为了保证字典的正确性和稳定性，键需要是不可变类型，常见的不可变类型包括整数、浮点数、字符串、元组，因为这些类型在创建后其值不能被改变，这样可以确保字典的键在使用过程中保持唯一性和稳定性。value可以是任何类型

字典的查看:[]

# Look up values with []
filled_dict["one"]  # => 1

字典的快捷构造方法

可以使用任何输出序对的迭代器构造字典

dict(enumerate("abcd"))

使用“`keys()`”、“`values()`”方法获取所有键作为可迭代对象。我们需要将其调用用 list() 包裹起来，将其转换为列表。

list(filled_dict.keys()) 
list(filled_dict.values())

`items()`方法，将键值对一起迭代

for key, value in filled_dict.items():
    print(key, value)

使用`get()`方法避免KeyError，还可以设置defult值

# Looking up a non-existing key is a KeyError
filled_dict["four"]  # KeyError

# Use "get()" method to avoid the KeyError
filled_dict.get("one")      # => 1
filled_dict.get("four")     # => None
# The get method supports a default argument when the value is missing
filled_dict.get("one", 4)   # => 1
filled_dict.get("four", 4)  # => 4

`setdefault()`方法

先检查字典中是否存在“key”这个键。如果不存在，就会将“key”和对应的“value”插入到字典中；如果“key”已经存在，那么就不会插入，字典保持不变。
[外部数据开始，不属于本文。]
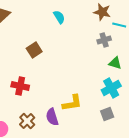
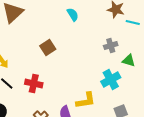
gray cross: (104, 40) -> (111, 46), moved
cyan cross: (111, 88) -> (111, 80), moved

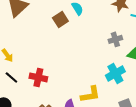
brown square: (48, 48) -> (60, 19), moved

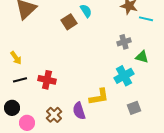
black line: (11, 77) -> (20, 80), turned -56

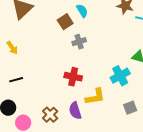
gray cross: (124, 42) -> (79, 42), moved
yellow arrow: (16, 58) -> (12, 48), moved
red cross: (47, 80) -> (73, 77), moved

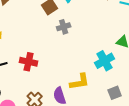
red cross: (73, 77) -> (29, 62), moved

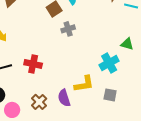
gray square: (115, 93) -> (110, 95), moved, turned 32

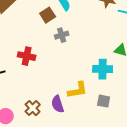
cyan cross: (109, 63) -> (103, 69), turned 30
red cross: (33, 64) -> (27, 56), moved

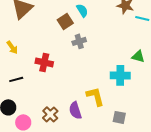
yellow L-shape: (78, 90) -> (95, 96), turned -95
gray square: (104, 101) -> (119, 117), moved

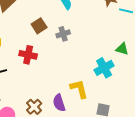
brown square: (65, 21) -> (39, 26), moved
cyan cross: (120, 75) -> (104, 68), turned -30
filled_dict.setdefault("five", 5)  # filled_dict["five"] is set to 5
filled_dict.setdefault("five", 6)  # filled_dict["five"] is still 5

字典的删除:`del`,`dic = {}`,`dic.pop(keys)`,`dic.popitem()`

字典的更新

# Adding to a dictionary
filled_dict.update({"four":4})  # => {"one": 1, "two": 2, "three": 3, "four": 4}
filled_dict["four"] = 4         # another way to add to dict

# Remove keys from a dictionary with del
del filled_dict["one"]  # Removes the key "one" from filled dict

字典的作用：条件语句字典化

aff = '工物'
if aff == '工物':
    print(20)
elif aff == '物理':
    print(40)
elif aff == "上海交大":
    print(2)
else:
    print(1)

# 用字典查询更加方便
print(sc[aff])

`set`集合

集合的声明

empty_set = set()
# Initialize a set with a bunch of values.
some_set = {1, 1, 2, 2, 3, 4}  # some_set is now {1, 2, 3, 4}

集合中的元素可以是不同类型的，但是必须是不可变类型

invalid_set = {[1], 1}  # => Raises a TypeError: unhashable type: 'list'
valid_set = {(1,), 1}

集合中添加元素

# Add one more item to the set
filled_set = some_set
filled_set.add(5)  # filled_set is now {1, 2, 3, 4, 5}
# Sets do not have duplicate elements
filled_set.add(5)  # it remains as before {1, 2, 3, 4, 5}

集合之间的交并补运算

集合取交集

# Do set intersection with &
other_set = {3, 4, 5, 6}
filled_set & other_set  # => {3, 4, 5}

集合取并集

# Do set union with |
filled_set | other_set  # => {1, 2, 3, 4, 5, 6}

集合取补集

# Do set difference with -
{1, 2, 3, 4} - {2, 3, 5}  # => {1, 4}

# Do set symmetric difference with ^
{1, 2, 3, 4} ^ {2, 3, 5}  # => {1, 4, 5}

集合的包含关系

# Check if set on the left is a superset of set on the right
{1, 2} >= {1, 2, 3}  # => False

# Check if set on the left is a subset of set on the right
{1, 2} <= {1, 2, 3}  # => True

集合是可变的

A = {1, 2, 3}
A.add(4)  # A is now {1, 2, 3, 4}
A.discard(2)  # A is now {1, 3, 4}
A.clear()  # A is now set()
A.pop()

字符串

str.strip()方法：移除字符串首尾的指定字符（默认空白符）

defaultdict–带有默认值的字典

from collections import defaultdict
dsc = defaultdict(int)

The default factory is called without arguments to produce a new value when a key is not present, in getitem only. A defaultdict compares equal to a dict with the same items. All remaining arguments are treated the same as if they were passed to the dict constructor, including keyword arguments.

Counter–计数器

Dict subclass for counting hashable items. Sometimes called a bag or multiset. Elements are stored as dictionary keys and their counts are stored as dictionary values.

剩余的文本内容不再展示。